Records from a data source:

··········

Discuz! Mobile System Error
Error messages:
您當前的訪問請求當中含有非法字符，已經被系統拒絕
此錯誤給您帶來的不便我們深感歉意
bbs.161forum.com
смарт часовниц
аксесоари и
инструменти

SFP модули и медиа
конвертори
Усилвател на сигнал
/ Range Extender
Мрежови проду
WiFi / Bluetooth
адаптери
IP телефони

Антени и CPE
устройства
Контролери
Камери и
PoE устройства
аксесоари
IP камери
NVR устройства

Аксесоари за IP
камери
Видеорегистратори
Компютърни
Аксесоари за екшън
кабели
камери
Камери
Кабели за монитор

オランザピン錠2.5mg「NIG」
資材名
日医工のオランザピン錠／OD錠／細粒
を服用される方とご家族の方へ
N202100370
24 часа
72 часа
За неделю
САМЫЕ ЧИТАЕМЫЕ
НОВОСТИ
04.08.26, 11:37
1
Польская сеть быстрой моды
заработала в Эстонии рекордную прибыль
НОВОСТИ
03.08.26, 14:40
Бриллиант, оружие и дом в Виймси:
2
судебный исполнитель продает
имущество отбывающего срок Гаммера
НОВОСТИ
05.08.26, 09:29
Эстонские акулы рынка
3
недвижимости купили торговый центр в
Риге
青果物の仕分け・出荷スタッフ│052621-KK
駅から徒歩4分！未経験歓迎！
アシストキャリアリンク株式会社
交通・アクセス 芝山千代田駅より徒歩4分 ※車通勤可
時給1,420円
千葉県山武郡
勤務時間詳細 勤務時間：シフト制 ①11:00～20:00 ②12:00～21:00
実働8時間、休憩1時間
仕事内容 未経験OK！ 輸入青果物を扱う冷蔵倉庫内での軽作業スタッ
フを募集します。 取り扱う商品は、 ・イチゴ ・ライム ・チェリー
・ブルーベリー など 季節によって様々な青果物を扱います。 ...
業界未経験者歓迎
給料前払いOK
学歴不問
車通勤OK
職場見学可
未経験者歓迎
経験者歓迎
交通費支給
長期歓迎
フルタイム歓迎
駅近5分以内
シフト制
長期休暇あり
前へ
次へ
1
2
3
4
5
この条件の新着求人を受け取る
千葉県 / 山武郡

··········

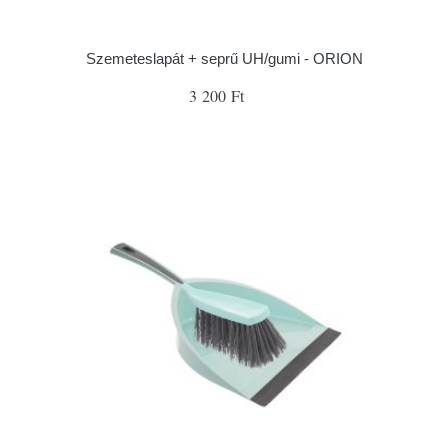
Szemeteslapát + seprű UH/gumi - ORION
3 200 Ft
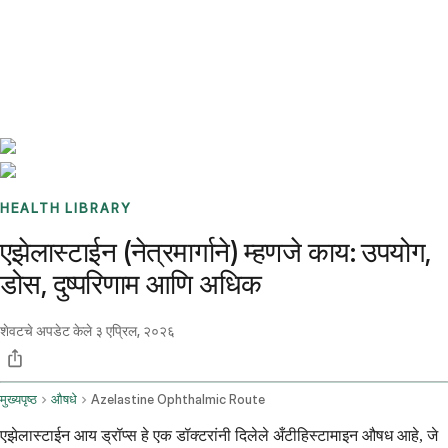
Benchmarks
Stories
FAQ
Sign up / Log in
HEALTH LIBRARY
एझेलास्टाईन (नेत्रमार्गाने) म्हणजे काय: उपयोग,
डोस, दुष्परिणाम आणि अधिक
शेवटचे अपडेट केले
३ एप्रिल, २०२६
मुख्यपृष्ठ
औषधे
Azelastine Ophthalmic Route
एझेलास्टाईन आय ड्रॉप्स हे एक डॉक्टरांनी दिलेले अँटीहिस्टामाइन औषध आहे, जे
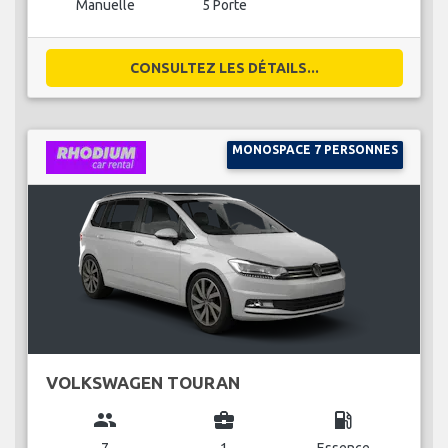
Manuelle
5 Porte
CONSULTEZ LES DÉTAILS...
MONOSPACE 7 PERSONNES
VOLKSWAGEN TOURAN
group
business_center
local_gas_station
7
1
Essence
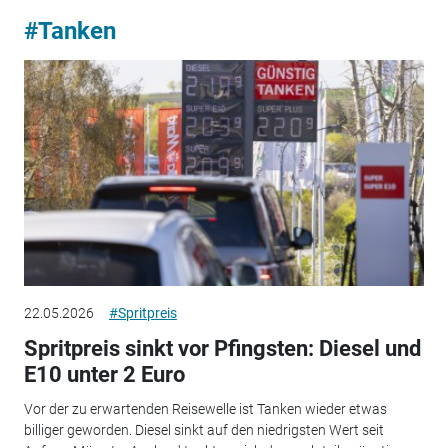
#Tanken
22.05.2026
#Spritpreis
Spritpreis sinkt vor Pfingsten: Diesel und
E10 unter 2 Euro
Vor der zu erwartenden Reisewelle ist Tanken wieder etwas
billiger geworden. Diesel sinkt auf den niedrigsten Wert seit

··········

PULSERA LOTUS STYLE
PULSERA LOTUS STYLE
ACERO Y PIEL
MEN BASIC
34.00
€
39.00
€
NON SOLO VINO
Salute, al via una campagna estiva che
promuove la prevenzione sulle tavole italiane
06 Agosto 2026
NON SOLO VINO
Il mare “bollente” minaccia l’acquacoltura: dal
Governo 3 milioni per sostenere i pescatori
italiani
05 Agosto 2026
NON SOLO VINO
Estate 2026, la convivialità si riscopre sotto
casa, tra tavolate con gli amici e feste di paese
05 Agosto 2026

··········

EXERCISE:
Look above for the line containing "Discuz! Mobile System Error". Output from there through the line containing "Польская сеть быстрой моды", exactly and inclusively.

ANSWER SPACE:
Discuz! Mobile System Error
Error messages:
您當前的訪問請求當中含有非法字符，已經被系統拒絕
此錯誤給您帶來的不便我們深感歉意
bbs.161forum.com
смарт часовниц
аксесоари и
инструменти

SFP модули и медиа
конвертори
Усилвател на сигнал
/ Range Extender
Мрежови проду
WiFi / Bluetooth
адаптери
IP телефони

Антени и CPE
устройства
Контролери
Камери и
PoE устройства
аксесоари
IP камери
NVR устройства

Аксесоари за IP
камери
Видеорегистратори
Компютърни
Аксесоари за екшън
кабели
камери
Камери
Кабели за монитор

オランザピン錠2.5mg「NIG」
資材名
日医工のオランザピン錠／OD錠／細粒
を服用される方とご家族の方へ
N202100370
24 часа
72 часа
За неделю
САМЫЕ ЧИТАЕМЫЕ
НОВОСТИ
04.08.26, 11:37
1
Польская сеть быстрой моды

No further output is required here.